## ASSIGNMENT
Pictures aside, print all of the data below exactly as written.

START INPUT MATERIAL

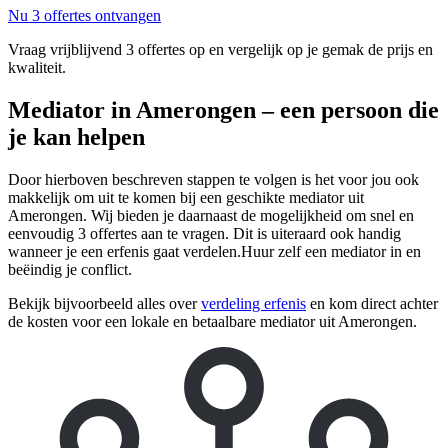
Nu 3 offertes ontvangen
Vraag vrijblijvend 3 offertes op en vergelijk op je gemak de prijs en
kwaliteit.
Mediator in Amerongen – een persoon die
je kan helpen
Door hierboven beschreven stappen te volgen is het voor jou ook
makkelijk om uit te komen bij een geschikte mediator uit
Amerongen. Wij bieden je daarnaast de mogelijkheid om snel en
eenvoudig 3 offertes aan te vragen. Dit is uiteraard ook handig
wanneer je een erfenis gaat verdelen.Huur zelf een mediator in en
beëindig je conflict.
Bekijk bijvoorbeeld alles over
verdeling erfenis
en kom direct achter
de kosten voor een lokale en betaalbare mediator uit Amerongen.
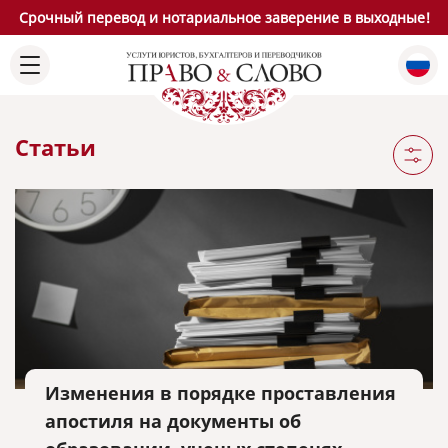
Срочный перевод и нотариальное заверение в выходные!
Статьи
Изменения в порядке проставления
апостиля на документы об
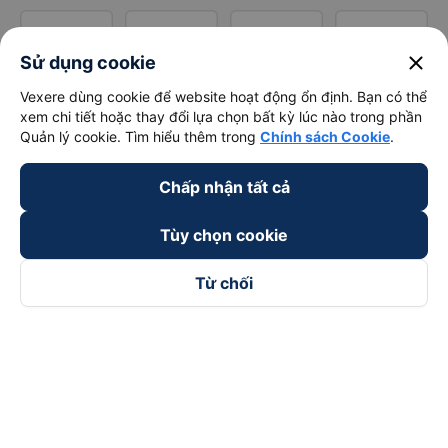
close
Sử dụng cookie
Vexere dùng cookie để website hoạt động ổn định. Bạn có thể
xem chi tiết hoặc thay đổi lựa chọn bất kỳ lúc nào trong phần
Quản lý cookie. Tìm hiểu thêm trong
Chính sách Cookie
.
Chấp nhận tất cả
Tùy chọn cookie
Từ chối
Theo dõi chúng tôi trên
Facebook
Tiktok
Youtube
Công ty TNHH Thương Mại Dịch Vụ Vexere
Địa chỉ đăng ký kinh doanh: 8C Chữ Đồng Tử, Phường Tân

END INPUT MATERIAL

## RESPONSE TO THIS TASK
Nu 3 offertes ontvangen
Vraag vrijblijvend 3 offertes op en vergelijk op je gemak de prijs en
kwaliteit.
Mediator in Amerongen – een persoon die
je kan helpen
Door hierboven beschreven stappen te volgen is het voor jou ook
makkelijk om uit te komen bij een geschikte mediator uit
Amerongen. Wij bieden je daarnaast de mogelijkheid om snel en
eenvoudig 3 offertes aan te vragen. Dit is uiteraard ook handig
wanneer je een erfenis gaat verdelen.Huur zelf een mediator in en
beëindig je conflict.
Bekijk bijvoorbeeld alles over
verdeling erfenis
en kom direct achter
de kosten voor een lokale en betaalbare mediator uit Amerongen.
Срочный перевод и нотариальное заверение в выходные!
Статьи
Изменения в порядке проставления
апостиля на документы об
close
Sử dụng cookie
Vexere dùng cookie để website hoạt động ổn định. Bạn có thể
xem chi tiết hoặc thay đổi lựa chọn bất kỳ lúc nào trong phần
Quản lý cookie. Tìm hiểu thêm trong
Chính sách Cookie
.
Chấp nhận tất cả
Tùy chọn cookie
Từ chối
Theo dõi chúng tôi trên
Facebook
Tiktok
Youtube
Công ty TNHH Thương Mại Dịch Vụ Vexere
Địa chỉ đăng ký kinh doanh: 8C Chữ Đồng Tử, Phường Tân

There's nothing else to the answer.